El niño observó la casa en ruinas, pero pasó de largo. No quería entrar, pues la niebla podría alcanzarlo. En cambio, siguió caminando y se paró frente a un enorme muro.
—¿Qué desea, señor? —dijo una mujer que pasaba por ahí. Llevaba puesto un hábito de monja.
El niño negó con la cabeza y trepó al muro. Entró y vio que el pasto se había secado y casi todo el patio era pura tierra. Se adelantó hasta el edificio principal y, de repente, ya no pudo seguir caminando.

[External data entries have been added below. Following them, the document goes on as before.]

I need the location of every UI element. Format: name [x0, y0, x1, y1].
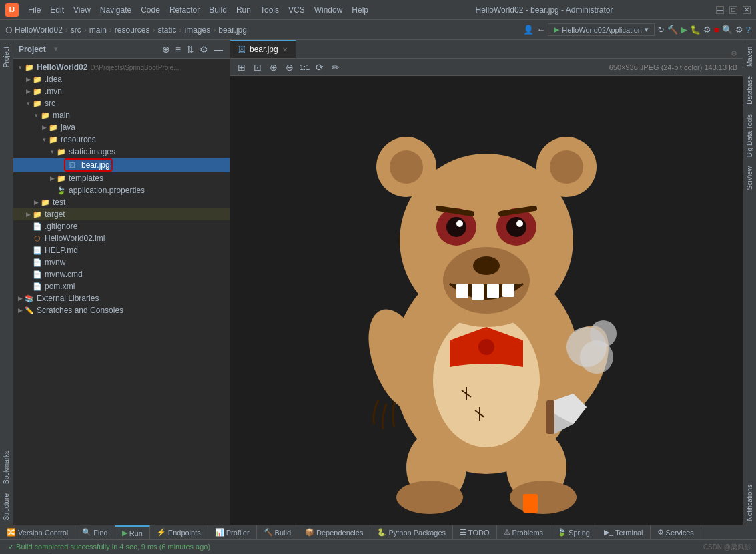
panel-settings-icon[interactable]: ⚙	[198, 44, 210, 55]
database-label[interactable]: Database	[745, 72, 755, 109]
run-icon[interactable]: ▶	[681, 25, 687, 35]
tree-item-main[interactable]: ▾ 📁 main	[13, 109, 230, 121]
rotate-icon[interactable]: ⟳	[314, 62, 326, 73]
project-nav-icon[interactable]: ⬡	[5, 25, 12, 35]
bookmarks-label[interactable]: Bookmarks	[1, 447, 11, 488]
tree-item-extlibs[interactable]: ▶ 📚 External Libraries	[13, 292, 230, 304]
panel-dropdown-icon[interactable]: ▾	[54, 45, 58, 53]
dependencies-tab[interactable]: 📦 Dependencies	[298, 525, 370, 539]
breadcrumb-static[interactable]: static	[158, 25, 177, 35]
menu-edit[interactable]: Edit	[46, 4, 68, 16]
run-more-icon[interactable]: ⚙	[703, 25, 711, 35]
zoom-in-icon[interactable]: ⊕	[268, 62, 280, 73]
project-sidebar-label[interactable]: Project	[1, 43, 11, 71]
breadcrumb-main[interactable]: main	[89, 25, 107, 35]
breadcrumb-file[interactable]: bear.jpg	[218, 25, 247, 35]
tab-close-button[interactable]: ✕	[282, 46, 288, 53]
breadcrumb-images[interactable]: images	[185, 25, 211, 35]
main-content: Project Bookmarks Structure Project ▾ ⊕ …	[0, 40, 756, 525]
menu-refactor[interactable]: Refactor	[165, 4, 204, 16]
python-packages-tab[interactable]: 🐍 Python Packages	[370, 525, 453, 539]
maximize-button[interactable]: □	[729, 6, 737, 14]
notifications-label[interactable]: Notifications	[745, 481, 755, 525]
close-button[interactable]: ✕	[743, 6, 751, 14]
tree-item-pom[interactable]: 📄 pom.xml	[13, 280, 230, 292]
tree-item-mvnw-cmd[interactable]: 📄 mvnw.cmd	[13, 268, 230, 280]
tree-item-target[interactable]: ▶ 📁 target	[13, 208, 230, 220]
panel-hide-icon[interactable]: —	[212, 44, 224, 55]
menu-run[interactable]: Run	[232, 4, 255, 16]
minimize-button[interactable]: —	[716, 6, 724, 14]
breadcrumb-src[interactable]: src	[71, 25, 81, 35]
reload-icon[interactable]: ↻	[657, 25, 665, 35]
menu-help[interactable]: Help	[348, 4, 372, 16]
spring-tab[interactable]: 🍃 Spring	[550, 525, 597, 539]
panel-sort-icon[interactable]: ⇅	[185, 44, 196, 55]
breadcrumb-resources[interactable]: resources	[115, 25, 150, 35]
stop-icon[interactable]: ■	[714, 25, 719, 35]
tree-item-mvn[interactable]: ▶ 📁 .mvn	[13, 85, 230, 97]
maven-label[interactable]: Maven	[745, 43, 755, 71]
problems-tab[interactable]: ⚠ Problems	[497, 525, 550, 539]
menu-window[interactable]: Window	[310, 4, 347, 16]
menu-view[interactable]: View	[69, 4, 95, 16]
panel-collapse-icon[interactable]: ≡	[174, 44, 182, 55]
svg-rect-32	[546, 400, 554, 434]
services-tab[interactable]: ⚙ Services	[651, 525, 701, 539]
search-icon[interactable]: 🔍	[722, 25, 733, 35]
editor-settings-icon[interactable]: ⚙	[725, 49, 743, 58]
menu-vcs[interactable]: VCS	[284, 4, 309, 16]
build-status-text: Build completed successfully in 4 sec, 9…	[16, 543, 210, 551]
tree-item-help[interactable]: 📃 HELP.md	[13, 244, 230, 256]
endpoints-tab[interactable]: ⚡ Endpoints	[150, 525, 208, 539]
tree-item-test[interactable]: ▶ 📁 test	[13, 196, 230, 208]
menu-file[interactable]: File	[24, 4, 45, 16]
find-tab[interactable]: 🔍 Find	[75, 525, 115, 539]
debug-icon[interactable]: 🐛	[690, 25, 701, 35]
tree-item-scratches[interactable]: ▶ ✏️ Version Control Scratches and Conso…	[13, 304, 230, 316]
tree-item-templates[interactable]: ▶ 📁 templates	[13, 172, 230, 184]
profiler-tab[interactable]: 📊 Profiler	[208, 525, 257, 539]
menu-tools[interactable]: Tools	[256, 4, 283, 16]
tree-item-iml[interactable]: ⬡ HelloWorld02.iml	[13, 232, 230, 244]
build-icon[interactable]: 🔨	[667, 25, 678, 35]
todo-tab[interactable]: ☰ TODO	[453, 525, 497, 539]
tree-item-root[interactable]: ▾ 📁 HelloWorld02 D:\Projects\SpringBootP…	[13, 61, 230, 73]
help-icon[interactable]: ?	[746, 25, 751, 35]
breadcrumb-root[interactable]: HelloWorld02	[15, 25, 63, 35]
tree-item-bear-jpg[interactable]: 🖼 bear.jpg	[13, 158, 230, 172]
watermark: CSDN @梁风影	[703, 543, 751, 552]
settings-icon[interactable]: ⚙	[735, 25, 743, 35]
endpoints-icon: ⚡	[157, 528, 166, 537]
structure-label[interactable]: Structure	[1, 489, 11, 525]
sciview-label[interactable]: SciView	[745, 162, 755, 194]
zoom-out-icon[interactable]: ⊖	[284, 62, 296, 73]
build-tab[interactable]: 🔨 Build	[257, 525, 298, 539]
tree-item-idea[interactable]: ▶ 📁 .idea	[13, 73, 230, 85]
back-icon[interactable]: ←	[536, 25, 545, 35]
actual-size-icon[interactable]: ⊡	[252, 62, 264, 73]
vcs-icon[interactable]: 👤	[523, 25, 534, 35]
folder-target-icon: 📁	[32, 209, 43, 220]
color-picker-icon[interactable]: ✏	[330, 62, 342, 73]
panel-locate-icon[interactable]: ⊕	[161, 44, 171, 55]
tree-item-mvnw[interactable]: 📄 mvnw	[13, 256, 230, 268]
image-viewer[interactable]	[230, 76, 743, 525]
version-control-tab[interactable]: 🔀 Version Control	[0, 525, 75, 539]
fit-page-icon[interactable]: ⊞	[236, 62, 248, 73]
tree-item-src[interactable]: ▾ 📁 src	[13, 97, 230, 109]
menu-navigate[interactable]: Navigate	[96, 4, 135, 16]
tree-item-app-props[interactable]: 🍃 application.properties	[13, 184, 230, 196]
tree-item-static-images[interactable]: ▾ 📁 static.images	[13, 146, 230, 158]
run-tab[interactable]: ▶ Run	[115, 525, 150, 539]
bigdata-label[interactable]: Big Data Tools	[745, 110, 755, 161]
menu-code[interactable]: Code	[137, 4, 164, 16]
menu-build[interactable]: Build	[205, 4, 231, 16]
terminal-tab[interactable]: ▶_ Terminal	[597, 525, 651, 539]
tree-item-resources[interactable]: ▾ 📁 resources	[13, 133, 230, 146]
tree-item-gitignore[interactable]: 📄 .gitignore	[13, 220, 230, 232]
editor-tab-bear-jpg[interactable]: 🖼 bear.jpg ✕	[230, 40, 296, 58]
svg-point-18	[456, 220, 463, 227]
tree-item-java[interactable]: ▶ 📁 java	[13, 121, 230, 133]
run-config-selector[interactable]: ▶ HelloWorld02Application ▾	[548, 23, 655, 36]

Entró gateando y pasó al lado de muchos niños y niñas que lo miraban con cierto interés y miedo. Finalmente, llegó y se recostó en un montón de cojines apilados. Era una sensación reconfortante. Cerró los ojos por un momento, y cuando los abrió se encontró con los ojos del gato. Era este apenas un animalito recién nacido. El gatito maulló y se echó al lado del bebé. Cuando la monja llegó para ver qué sucedía vio que el bebé sostenía entre sus dedos el collar de oro.
—Ese collar estaba contigo cuando te encontramos, ¿sabes? —la monja suspiró—. Veo que te llevas bien con el gato. Serán grandes compañeros —la monja sonrió y se alejó.
El bebé, entonces, sintió una punzada en el corazón y se retorció. Finalmente, el dolor pasó y solo sintió una tranquilidad inmensa acompañada por un ronroneo. —Gato —dijo el bebé antes de ser devorado por la niebla que inundó la habitación del orfanato.